L’intensification de la mondialisation des chaînes de la valeur a entraîné un niveau sans précédent d’interdépendance entre les pays associés aux chaînes d’approvisionnement [10]. Cette mondialisation rend la mesure des échanges extérieurs très complexe car un produit acheté par un pays A à un pays B transite par de nombreux pays qui y ajoutent de la valeur ajoutée.
Eurostat et l’OCDE ont mis en place des projets (FIGARO et TIVA) pour élaborer un TES mondial. Ils établissent ainsi un méga-TES avec les échanges mondiaux entre chaque paire de pays. Pour la France, ce tableau donne ses importations en provenance de chaque pays. Dans FIGARO, il s’agit de considérer de manière équilibrée les échanges effectués par chaque pays de l’UE avec ses partenaires commerciaux de l’UE et du reste du monde.

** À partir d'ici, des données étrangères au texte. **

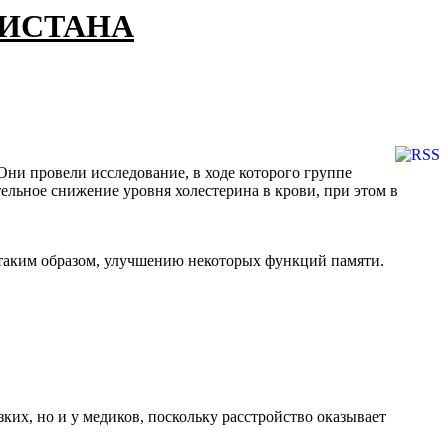
КИСТАНА
Они провели исследование, в ходе которого группе
ельное снижение уровня холестерина в крови, при этом в
, таким образом, улучшению некоторых функций памяти.
ких, но и у медиков, поскольку расстройство оказывает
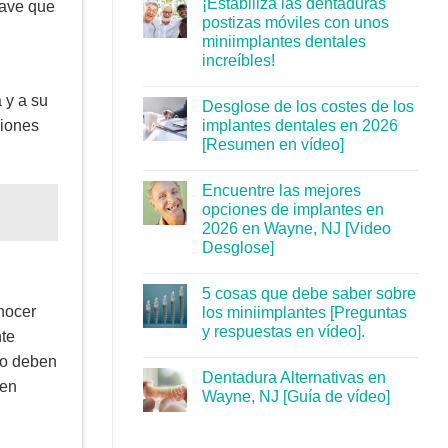
¡Estabiliza las dentaduras
rave que
postizas móviles con unos
miniimplantes dentales
increíbles!
 y a su
Desglose de los costes de los
implantes dentales en 2026
ciones
[Resumen en vídeo]
Encuentre las mejores
opciones de implantes en
2026 en Wayne, NJ [Video
Desglose]
5 cosas que debe saber sobre
nocer
los miniimplantes [Preguntas
y respuestas en vídeo].
nte
so deben
Dentadura Alternativas en
den
Wayne, NJ [Guía de vídeo]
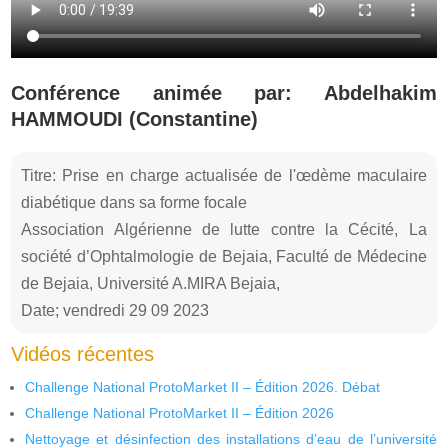
Conférence animée par: Abdelhakim
HAMMOUDI (Constantine)
Titre: Prise en charge actualisée de l'œdème maculaire
diabétique dans sa forme focale
Association Algérienne de lutte contre la Cécité, La
société d’Ophtalmologie de Bejaia, Faculté de Médecine
de Bejaia, Université A.MIRA Bejaia,
Date; vendredi 29 09 2023
Vidéos récentes
Challenge National ProtoMarket II – Édition 2026. Débat
Challenge National ProtoMarket II – Édition 2026
Nettoyage et désinfection des installations d’eau de l’université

Mais les échanges d’exportations et d’importations sont évalués FAB (franco à bord) tandis que les importations des tableaux nationaux sont évaluées CAF (coût, assurance, fret). De même, les dépenses des résidents à l’étranger et des non résidents en France (correction territoriale) sont ventilées par produits et par pays dans ces tableaux. On en déduit ainsi un véritable solde des échanges extérieurs par produits, ce qui n’est pas possible dans les TRE des pays où les importations de biens CAF sont globalement corrigées d’une correction CAF-FAB (valeur du transport sur les pays de transit). Cette correction est estimée globalement sans distinguer les produits. Comme elle est rajoutée dans une colonne spécifique, il faut retirer cette correction des importations de ceux-ci par un jeu d’écriture adéquat. C’est un peu le même principe pour la correction territoriale qu’on estime globalement sans distinguer les produits.

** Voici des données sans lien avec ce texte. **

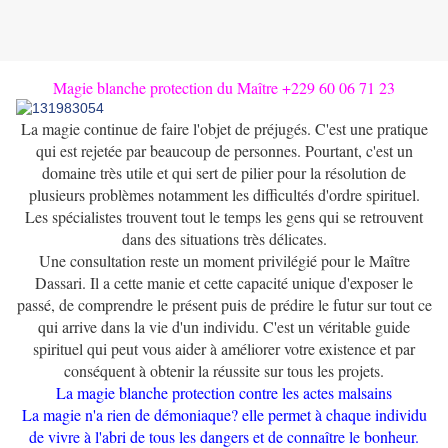
Magie blanche protection du Maître +229 60 06 71 23
La magie continue de faire l'objet de préjugés.
C'est une pratique
qui est rejetée par beaucoup de personnes.
Pourtant, c'est un
domaine très utile et qui sert de pilier pour la résolution de
plusieurs problèmes notamment les difficultés d'ordre spirituel.
Les spécialistes trouvent tout le temps les gens qui se retrouvent
dans des situations très délicates.
Une consultation reste un moment privilégié pour le Maître
Dassari.
Il a cette manie et cette capacité unique d'exposer le
passé, de comprendre le présent puis de prédire le futur sur tout ce
qui arrive dans la vie d'un individu.
C'est un véritable guide
spirituel qui peut vous aider à améliorer votre existence et par
conséquent à obtenir la réussite sur tous les projets.
La magie blanche protection contre les actes malsains
La magie n'a rien de démoniaque?
elle permet à chaque individu
de vivre à l'abri de tous les dangers et de connaître le bonheur.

Cet objectif ne va pas d’ailleurs sans difficulté : en théorie, les exportations du pays A vers le pays B devraient refléter les importations du pays B en provenance du pays A. Dans la pratique, cela est cependant rarement le cas, en raison de divers facteurs, y compris par exemple les différences de valorisation (CAF pour les importations et FAB pour exportations), dans la classification des pays partenaires, dans les régimes douaniers et dans les méthodes d’élaboration et de diffusion. Les asymétries entre les valeurs d’exportation et d’importation pour un même flux commercial sont depuis longtemps reconnues comme un facteur important qui limite l’utilisation analytique et politique des statistiques du commerce international de marchandises. Pour s’attaquer à ce problème, l’OCDE a élaboré une approche en plusieurs étapes pour rapprocher les statistiques du commerce international de marchandises.

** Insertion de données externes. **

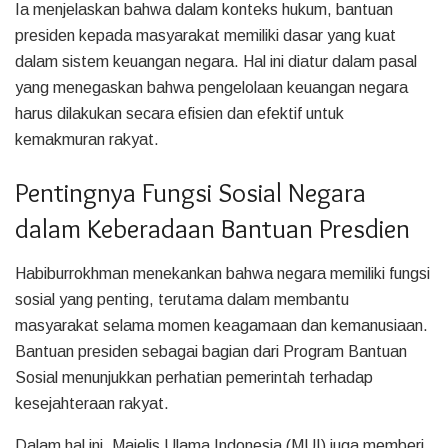
Ia menjelaskan bahwa dalam konteks hukum, bantuan
presiden kepada masyarakat memiliki dasar yang kuat
dalam sistem keuangan negara. Hal ini diatur dalam pasal
yang menegaskan bahwa pengelolaan keuangan negara
harus dilakukan secara efisien dan efektif untuk
kemakmuran rakyat.
Pentingnya Fungsi Sosial Negara
dalam Keberadaan Bantuan Presdien
Habiburrokhman menekankan bahwa negara memiliki fungsi
sosial yang penting, terutama dalam membantu
masyarakat selama momen keagamaan dan kemanusiaan.
Bantuan presiden sebagai bagian dari Program Bantuan
Sosial menunjukkan perhatian pemerintah terhadap
kesejahteraan rakyat.
Dalam hal ini, Majelis Ulama Indonesia (MUI) juga memberi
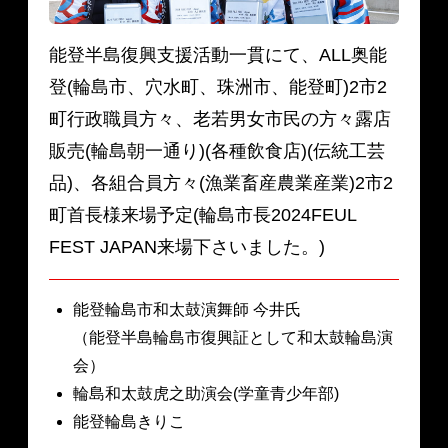
能登半島復興支援活動一貫にて、ALL奥能
登(輪島市、穴水町、珠洲市、能登町)2市2
町行政職員方々、老若男女市民の方々露店
販売(輪島朝一通り)(各種飲食店)(伝統工芸
品)、各組合員方々(漁業畜産農業産業)2市2
町首長様来場予定(輪島市長2024FEUL
FEST JAPAN来場下さいました。)
能登輪島市和太鼓演舞師 今井氏
（能登半島輪島市復興証として和太鼓輪島演
会）
輪島和太鼓虎之助演会(学童青少年部)
能登輪島きりこ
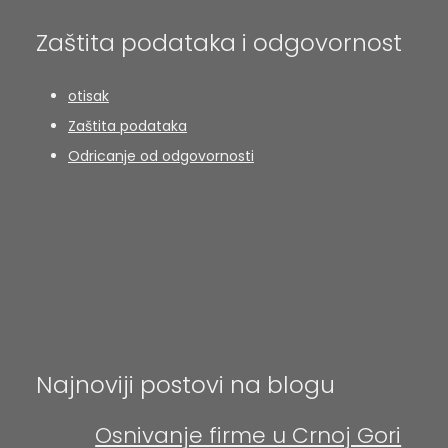
Zaštita podataka i odgovornost
otisak
Zaštita podataka
Odricanje od odgovornosti
Najnoviji postovi na blogu
Osnivanje firme u Crnoj Gori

Ces problèmes d’asymétrie (par exemple écart entre les exportations françaises vers l’Allemagne enregistrées par la France et les importations allemandes de la France enregistrées par l’Allemagne) sont liés à la mondialisation : ils font l’objet d’ajustements et d’estimations supplémentaires (biens envoyés à l’étranger pour transformation, activités de négoce, achats directs à l’étranger par les résidents, réexportations, etc.), en vue de concilier, dans toute la mesure du possible, les différences de concept et de couverture entre les statistiques commerciales et les données des échanges extérieurs des comptes nationaux (TRE, TES). on discerne ainsi plusieurs catégories d’ajustement pour résorber ces asymétries dont voici les 6 principales.

- enregistrement FAB (« franco à bord ») des importations de biens (par exemple à la frontière polonaise) d’un montant de 100 destiné à la France, donc hors transport dans les pays de transit (20), non compatible avec l’enregistrement français CAF (« coût assurance fret ») à la frontière française, d’un montant de 130 au lieu de 120. Il s’agit de rendre les flux cohérents puis de ventiler la correction CAF-FAB par produit. Celle-ci a pour objet d’évaluer les importations de biens FAB, hors transports de transit.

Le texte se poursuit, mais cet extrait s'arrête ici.